Our organic ciabatta flour is fantastic for making focaccia with, as it supports high hydration doughs well. If you don’t have it, you could use a strong white bread flour.
Now that the weather is slowly starting to warm up, this is a lovely bread to serve outside with an evening drink, drizzled in plenty of olive oil.
If you don’t want to make it as a sourdough bread, there is a yeasted version you could adapt here.
I used some delicious nocellara olives which were almost too delicious to bake with, but you can use whatever olives you fancy.
The evening before you want to bake, feed your starter to ensure it is very active and bubbly for the following morning.
The next day, weigh the starter, water and flour into a large bowl.
Mix well then cover and leave for 30 minutes to autolyse. Next, add the salt and work well into the dough.
Place the dough back in the bowl, cover, and prove for 1 hour in a warm place.
Add half the olive oil and gently fold into the dough. To do this, imagine 4 sides. Fold the right side to the left, the left to the right, top to bottom, bottom to top.
Prove for another hour, then add the rest of the olive oil and repeat the folding process. You want to avoid knocking the air out of the dough.
Leave to prove for one remaining hour with one further fold. The dough should be looking pillowy and bubbly. If it doesn’t, give it more time.
Lightly oil a roasting tray with sides and gently pour the dough in. Drizzle with more oil, and then stretch the dough to fill the tray. Leave for 30 minutes.

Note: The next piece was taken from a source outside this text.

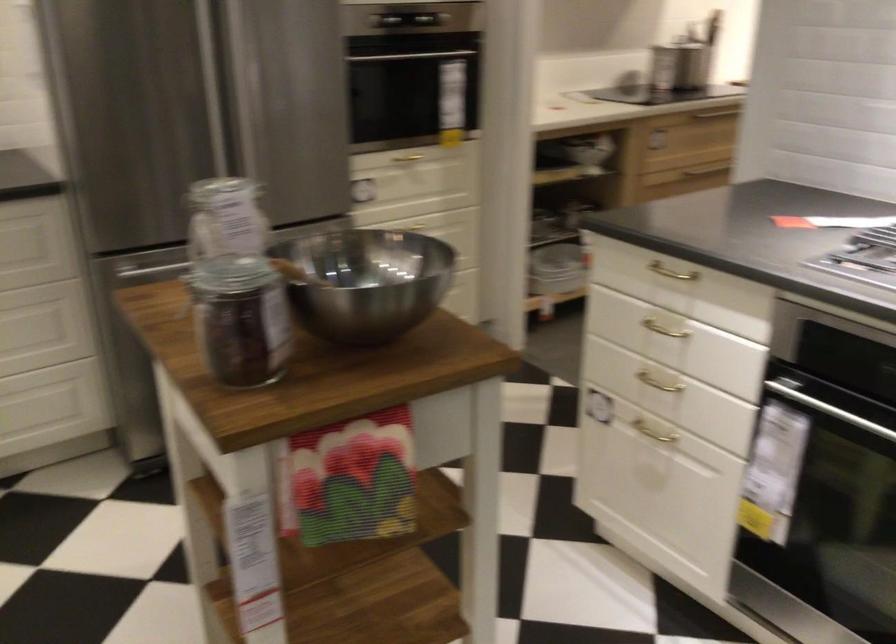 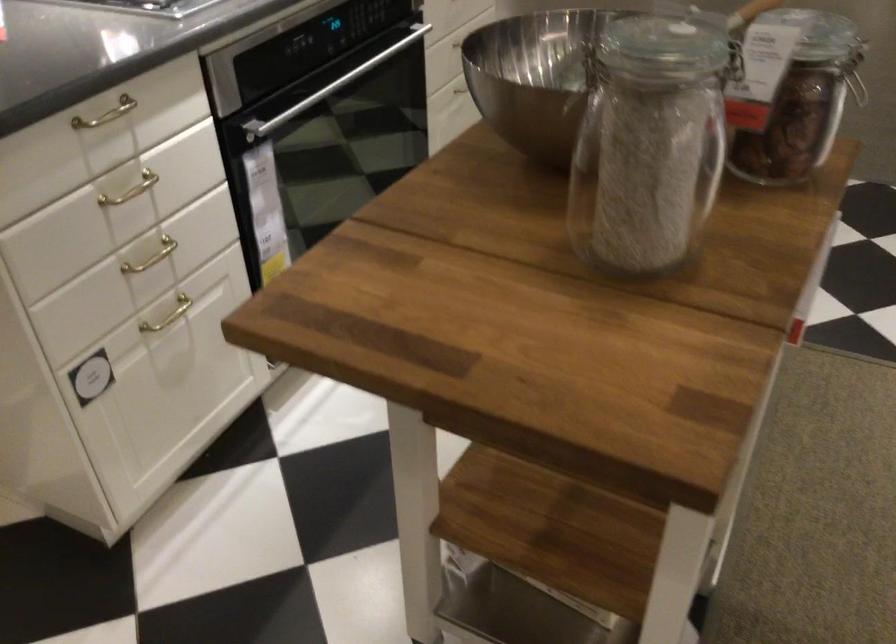 In the second image, find the point that corresponds to the point at 648,319 in the first image.

(131, 190)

Drizzle with oil, then add your toppings. Poke dimples into the dough with your fingers and place your olives evenly throughout it, pushing them down into the top, and sprinkle with sea salt flakes. A very little lemon zest is also a nice addition for a variation.
Bake in a hot oven at 250°C for 20-30 minutes until baked through. Keep an eye on the dough, and if it is colouring too fast turn the oven down a little. Leave to cool on a wire rack, drizzle with more oil, and enjoy.